Al igual que Paula, la estudiante de Educación Diferencial, Rocío Arteaga, también fue víctima de una agresión y estuvo presa del miedo debido a una traumática experiencia que vivió de regreso a su casa, ubicada en el sector de Los Puelches. La joven, de 28 años, cuenta que también sintió temor, porque nadie la pudo ayudar en el instante que un hombre la abordó en la calle con malas intenciones.

“Una tarde un hombre, de unos 30 años, me arrinconó con una bicicleta cerca del hospital, él me tocó, lo empujé para un lado y después se fue. Todo fue muy rápido y no alcancé ni a gritar. Él venía circulando detrás de mi, nunca me imaginé que me iba a hacer algo, estaba oscuro y no había nadie”, relató.

Tras lo vivido, Rocío decidió aprender técnicas que le permitieran recuperar su seguridad y romper el silencio, conocimiento, cuenta, que transmitirá a su hermana, de 14 años, quien también se expone a esta realidad.

“Sicológicamente uno se dice: ya se que puedo hacer en caso que me hicieran algo, ahora ya puedo gritar, porque a veces uno queda muda en esas circunstancias”, cuenta.

No solo quienes han sufrido agresiones de distinto tipo  han decidido indagar más sobre autoprotección, otras simplemente lo hacen por curiosidad,  para saber reaccionar a tiempo bajo esas circunstancias, es el caso de Estefanía Briones, una estudiante de Pedagogía en Matemáticas, de 24 años.
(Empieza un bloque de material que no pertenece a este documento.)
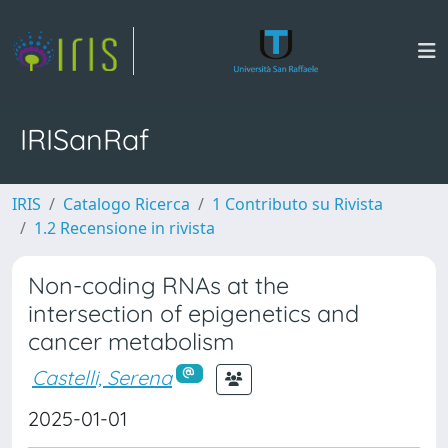
IRISanRaf
IRIS
Catalogo Ricerca
1 Contributo su Rivista
1.2 Recensione in rivista
Non-coding RNAs at the
intersection of epigenetics and
cancer metabolism
Castelli, Serena
2025-01-01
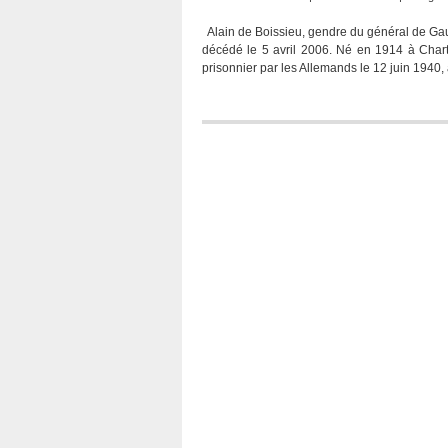
Alain de Boissieu, gendre du général de Gaul
décédé le 5 avril 2006. Né en 1914 à Chartre
prisonnier par les Allemands le 12 juin 1940,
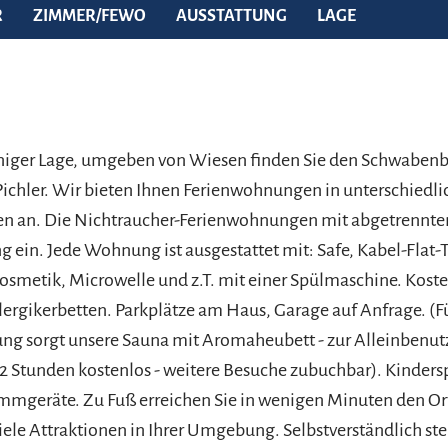
R
ZIMMER/FEWO
AUSSTATTUNG
LAGE
onniger Lage, umgeben von Wiesen finden Sie den Schwaben
ichler. Wir bieten Ihnen Ferienwohnungen in unterschiedl
sen an. Die Nichtraucher-Ferienwohnungen mit abgetrennte
ng ein. Jede Wohnung ist ausgestattet mit: Safe, Kabel-Flat-
osmetik, Microwelle und z.T. mit einer Spülmaschine. Kost
ergikerbetten. Parkplätze am Haus, Garage auf Anfrage. (F
g sorgt unsere Sauna mit Aromaheubett - zur Alleinbenutz
2 Stunden kostenlos - weitere Besuche zubuchbar). Kinders
immgeräte. Zu Fuß erreichen Sie in wenigen Minuten den Or
ele Attraktionen in Ihrer Umgebung. Selbstverständlich st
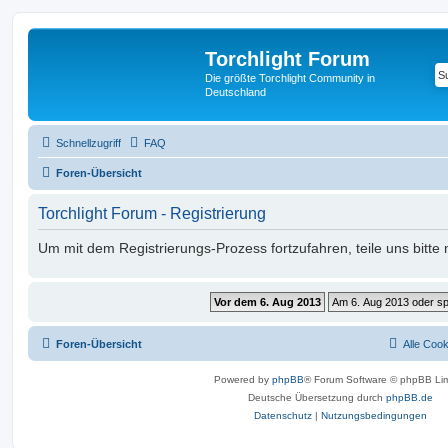
Torchlight Forum
Die größte Torchlight Community in
Deutschland
Schnellzugriff
FAQ
Foren-Übersicht
Torchlight Forum - Registrierung
Um mit dem Registrierungs-Prozess fortzufahren, teile uns bitte
Foren-Übersicht
Alle Coo
Powered by
phpBB
® Forum Software © phpBB Lim
Deutsche Übersetzung durch
phpBB.de
Datenschutz
|
Nutzungsbedingungen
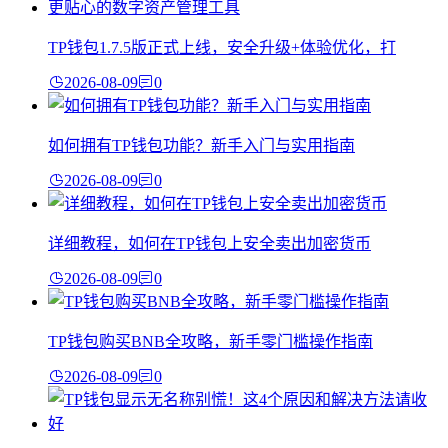
TP钱包1.7.5版正式上线，安全升级+体验优化，打
2026-08-09
0
如何拥有TP钱包功能？新手入门与实用指南
2026-08-09
0
详细教程，如何在TP钱包上安全卖出加密货币
2026-08-09
0
TP钱包购买BNB全攻略，新手零门槛操作指南
2026-08-09
0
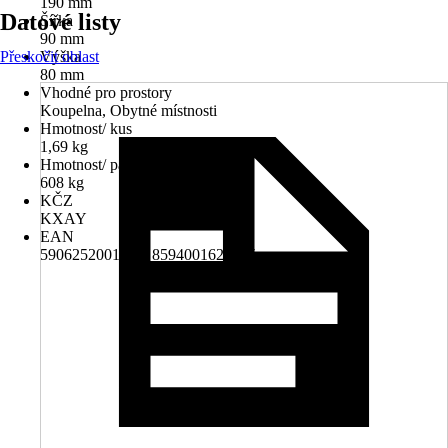
190 mm
Datové listy
Šířka
90 mm
Přeskočit oblast
Výška
80 mm
Vhodné pro prostory
Koupelna, Obytné místnosti
Hmotnost/ kus
1,69 kg
Hmotnost/ paleta
608 kg
KČZ
KXAY
EAN
5906252001596, 8594001624195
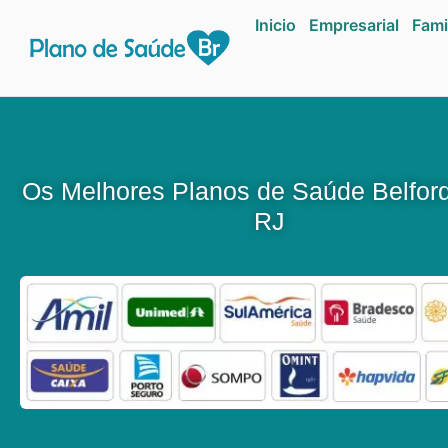
Inicio
Empresarial
Fami
Os Melhores Planos de Saúde Belfor
RJ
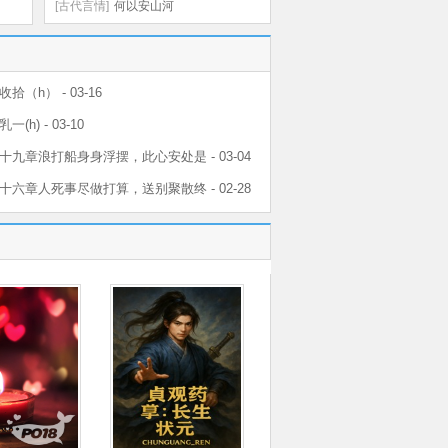
[古代言情]
何以安山河
拾（h） - 03-16
(h) - 03-10
十九章浪打船身身浮摆，此心安处是 - 03-04
十六章人死事尽做打算，送别聚散终 - 02-28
“No he sufrido nada, pero sé que hay muchas gente que lo ha vivido en los asaltos, por ejemplo. Es bueno saber técnicas de defensa ante cualquier cosa. Uno ve en las noticias a mujeres que sufren asaltos o violaciones, entonces, si uno puede prevenir eso mejor o por lo menos hacer más difícil el camino a los delincuentes”, sostuvo.

Palabras que comparte, la estudiante de Pedagogía en Ciencias Naturales, Carolina Arias, quien también accedió a este tipo de entrenamiento físico.

“Asistí para aprender a defenderme, porque estoy acostumbrada a caminar en Chillán y a ir a lugares bastante lejanos, muchas veces me ha tocado caminar sola y muy avanzada la tarde, por eso para mi es importante acudir a estos cursos. Más allá de frases que te digan en la calle no he sufrido violencia de ningún tipo”.

Clases

Las experiencias dadas a conocer a LaDiscusión.cl fueron transmitidas en un taller de defensa personal para mujeres, organizado por Karen Ruiz Bühring y Michel Ko-nejo, en el Club Kettlebell Chillán, un centro de entrenamiento funcional, donde imparten 10 disciplinas de artes marciales.

“Se mostraron técnicas para poder liberar posiciones y lanzar golpes de forma segura, de puño y pie, y que al hacerlo no se dañen o se puedan quebrar. El profesor de Kárate estuvo a cargo del uso técnico de los golpes , y el de Jiu-jitsu, de la técnica de sumisión o de suelo, asfixia o estrangulamiento. A diferencia del arte marcial o el deporte, no hay reglas, entonces tú podrías meter lo dedos en los ojos, o quebrarle los dedos al agresor, apunta a la solución más rápida y práctica”, explicó el profesor de Educación Física, Marqués Riquelme.